BEGIN Source data

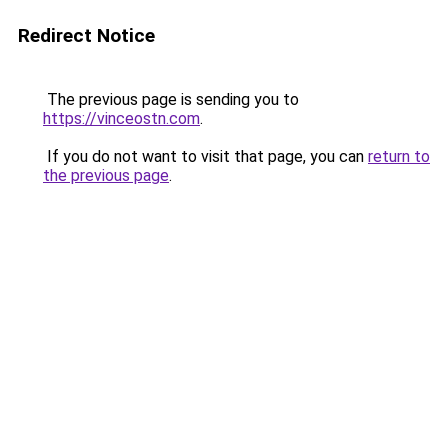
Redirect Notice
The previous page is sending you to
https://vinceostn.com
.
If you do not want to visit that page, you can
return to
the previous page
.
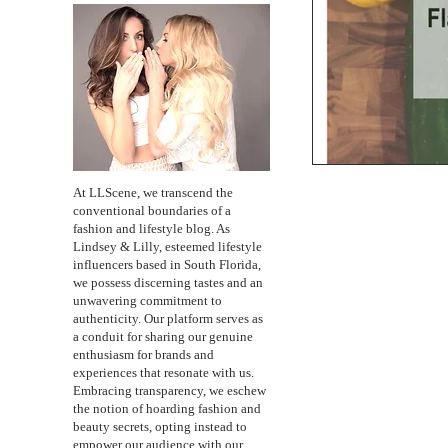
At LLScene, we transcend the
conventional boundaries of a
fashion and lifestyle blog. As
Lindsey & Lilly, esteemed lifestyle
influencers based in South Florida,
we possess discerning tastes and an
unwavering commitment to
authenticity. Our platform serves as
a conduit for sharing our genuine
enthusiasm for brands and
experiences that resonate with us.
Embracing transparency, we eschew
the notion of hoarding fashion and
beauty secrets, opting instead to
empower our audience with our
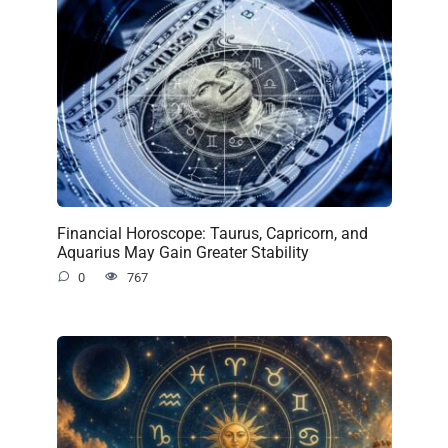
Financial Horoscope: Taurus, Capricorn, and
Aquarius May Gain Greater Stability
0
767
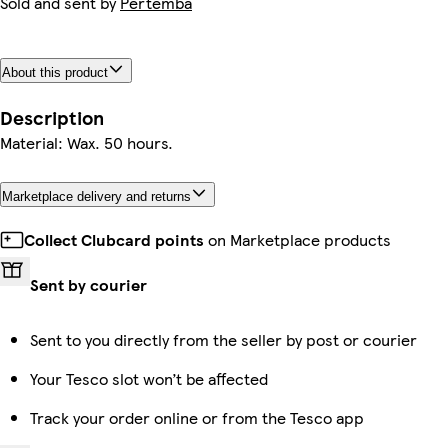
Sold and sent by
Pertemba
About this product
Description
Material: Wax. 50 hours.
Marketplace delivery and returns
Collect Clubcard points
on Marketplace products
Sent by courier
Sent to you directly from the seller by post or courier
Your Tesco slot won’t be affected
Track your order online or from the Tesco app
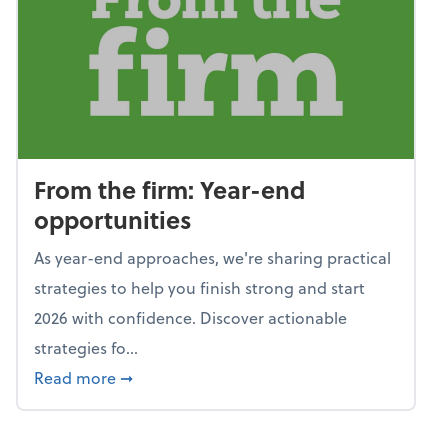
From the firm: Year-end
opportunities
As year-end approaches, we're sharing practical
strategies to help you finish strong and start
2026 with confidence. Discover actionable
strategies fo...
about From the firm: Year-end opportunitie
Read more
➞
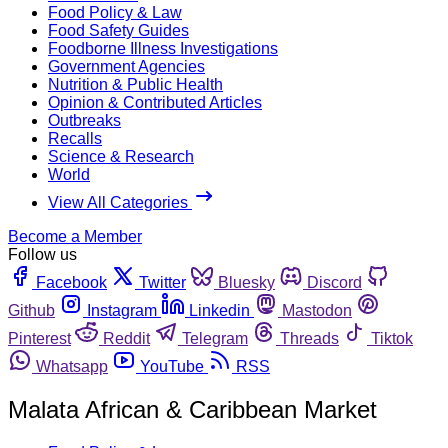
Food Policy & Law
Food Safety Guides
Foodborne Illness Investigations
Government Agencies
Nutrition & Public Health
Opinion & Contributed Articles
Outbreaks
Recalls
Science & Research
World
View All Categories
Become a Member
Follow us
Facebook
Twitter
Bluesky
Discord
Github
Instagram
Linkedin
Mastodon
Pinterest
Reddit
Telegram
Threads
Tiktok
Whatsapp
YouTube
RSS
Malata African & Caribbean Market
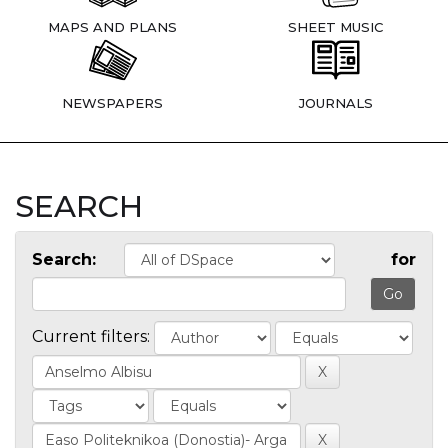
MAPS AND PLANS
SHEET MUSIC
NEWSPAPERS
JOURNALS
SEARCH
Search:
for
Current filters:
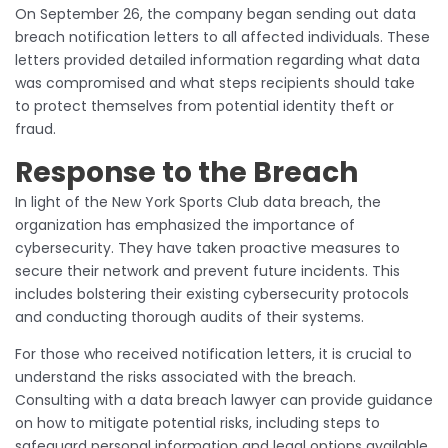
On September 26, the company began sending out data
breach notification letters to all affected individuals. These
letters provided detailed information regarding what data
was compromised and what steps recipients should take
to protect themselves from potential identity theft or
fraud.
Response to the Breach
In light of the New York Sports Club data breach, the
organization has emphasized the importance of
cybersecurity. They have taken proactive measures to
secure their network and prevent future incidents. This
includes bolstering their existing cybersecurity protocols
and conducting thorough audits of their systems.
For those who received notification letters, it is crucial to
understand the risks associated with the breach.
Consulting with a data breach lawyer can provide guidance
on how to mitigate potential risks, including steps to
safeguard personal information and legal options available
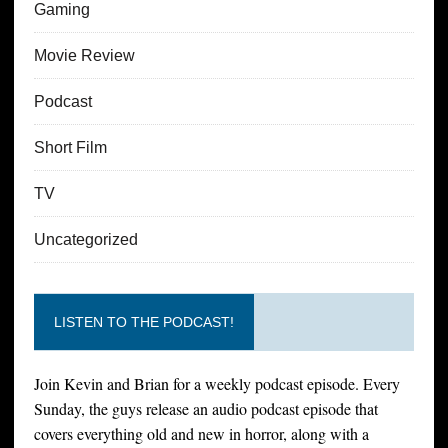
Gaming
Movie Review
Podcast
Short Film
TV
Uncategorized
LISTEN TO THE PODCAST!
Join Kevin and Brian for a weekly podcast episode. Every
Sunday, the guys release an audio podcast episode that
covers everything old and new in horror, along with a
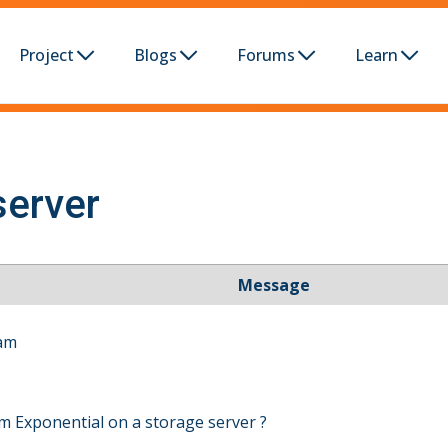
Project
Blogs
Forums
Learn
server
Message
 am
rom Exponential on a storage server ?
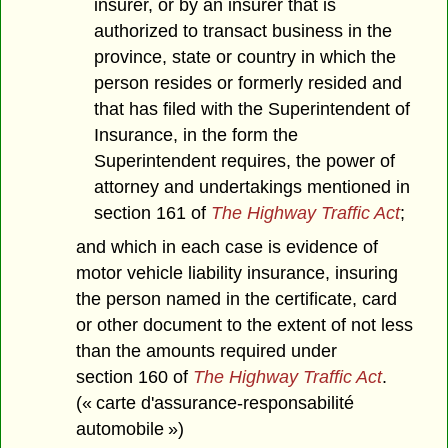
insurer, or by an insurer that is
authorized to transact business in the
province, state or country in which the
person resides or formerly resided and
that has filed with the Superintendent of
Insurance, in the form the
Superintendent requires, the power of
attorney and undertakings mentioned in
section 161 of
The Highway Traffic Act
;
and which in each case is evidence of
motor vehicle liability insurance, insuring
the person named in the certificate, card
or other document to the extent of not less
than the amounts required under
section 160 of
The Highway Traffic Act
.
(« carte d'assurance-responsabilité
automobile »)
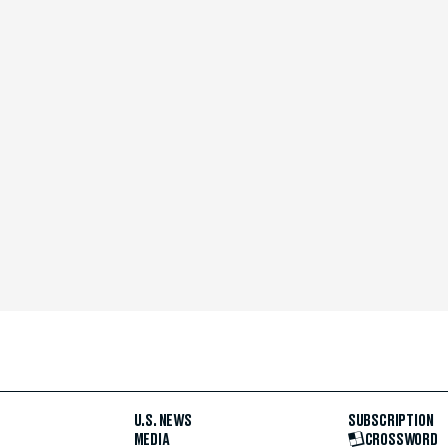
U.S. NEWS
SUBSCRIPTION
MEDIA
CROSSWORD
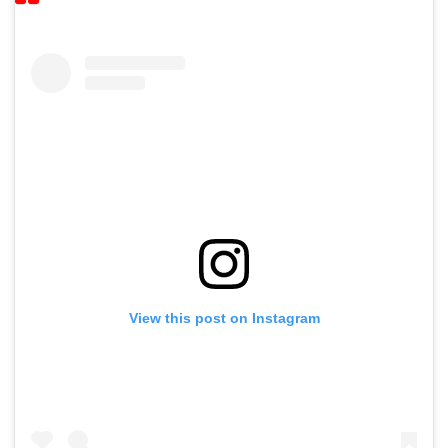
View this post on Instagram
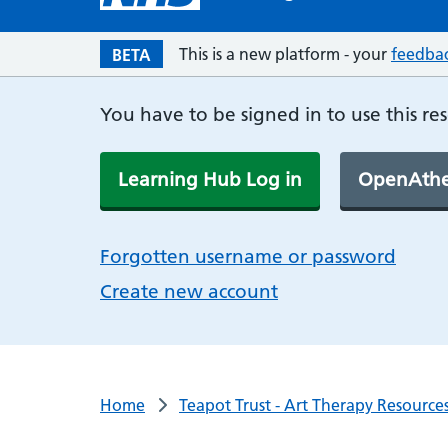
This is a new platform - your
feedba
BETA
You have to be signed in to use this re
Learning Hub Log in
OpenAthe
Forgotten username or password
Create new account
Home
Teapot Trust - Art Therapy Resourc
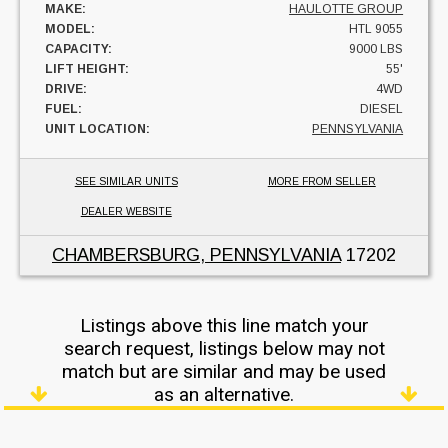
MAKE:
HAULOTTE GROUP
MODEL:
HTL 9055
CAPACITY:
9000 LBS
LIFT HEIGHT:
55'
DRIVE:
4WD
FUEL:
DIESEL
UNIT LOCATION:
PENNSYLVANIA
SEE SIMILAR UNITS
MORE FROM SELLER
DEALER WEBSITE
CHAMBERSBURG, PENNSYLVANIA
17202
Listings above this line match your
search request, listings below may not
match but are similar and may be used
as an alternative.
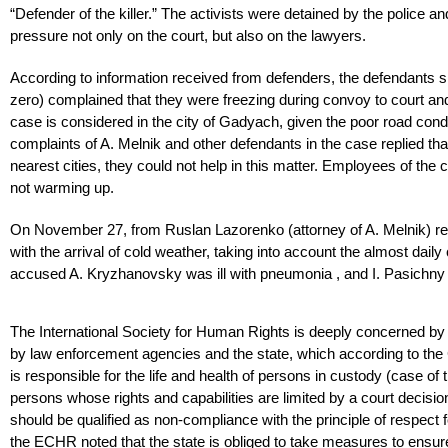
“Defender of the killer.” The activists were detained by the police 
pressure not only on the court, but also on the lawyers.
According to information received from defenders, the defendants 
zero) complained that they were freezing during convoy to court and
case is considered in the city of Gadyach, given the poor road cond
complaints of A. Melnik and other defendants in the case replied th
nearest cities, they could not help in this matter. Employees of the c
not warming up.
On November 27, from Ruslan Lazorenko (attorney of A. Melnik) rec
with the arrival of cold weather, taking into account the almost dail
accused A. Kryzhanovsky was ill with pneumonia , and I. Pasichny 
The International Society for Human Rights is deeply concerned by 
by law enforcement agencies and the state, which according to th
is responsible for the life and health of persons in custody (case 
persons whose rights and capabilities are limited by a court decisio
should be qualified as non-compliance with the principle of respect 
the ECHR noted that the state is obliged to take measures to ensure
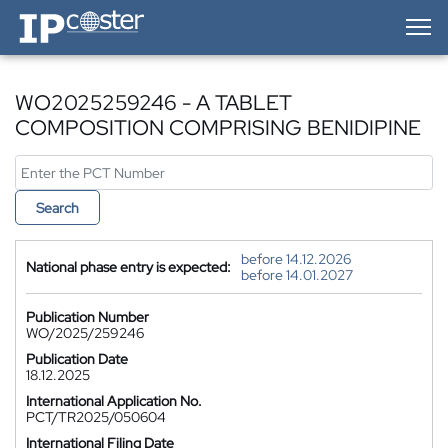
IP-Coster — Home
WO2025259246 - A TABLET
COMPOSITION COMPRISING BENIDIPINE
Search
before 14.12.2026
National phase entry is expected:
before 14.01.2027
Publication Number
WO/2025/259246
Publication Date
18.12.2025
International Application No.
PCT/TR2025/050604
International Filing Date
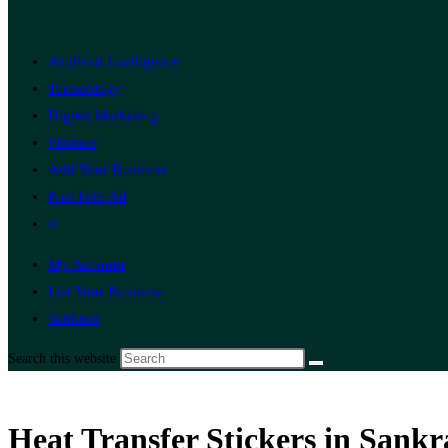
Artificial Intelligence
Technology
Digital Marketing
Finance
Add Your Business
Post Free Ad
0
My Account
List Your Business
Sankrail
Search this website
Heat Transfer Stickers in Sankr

END Source data

→ Work to be completed: Starting with the line that holds "should be qualified", return each line exactly through the final line of the entries above; pictures are not part of the output.

→ Result of this exercise:
should be qualified as non-compliance with the principle of respect 
the ECHR noted that the state is obliged to take measures to ensure
IP-Coster — Home
WO2025259246 - A TABLET
COMPOSITION COMPRISING BENIDIPINE
Search
before 14.12.2026
National phase entry is expected:
before 14.01.2027
Publication Number
WO/2025/259246
Publication Date
18.12.2025
International Application No.
PCT/TR2025/050604
International Filing Date
Artificial Intelligence
Technology
Digital Marketing
Finance
Add Your Business
Post Free Ad
0
My Account
List Your Business
Sankrail
Search this website
Heat Transfer Stickers in Sankr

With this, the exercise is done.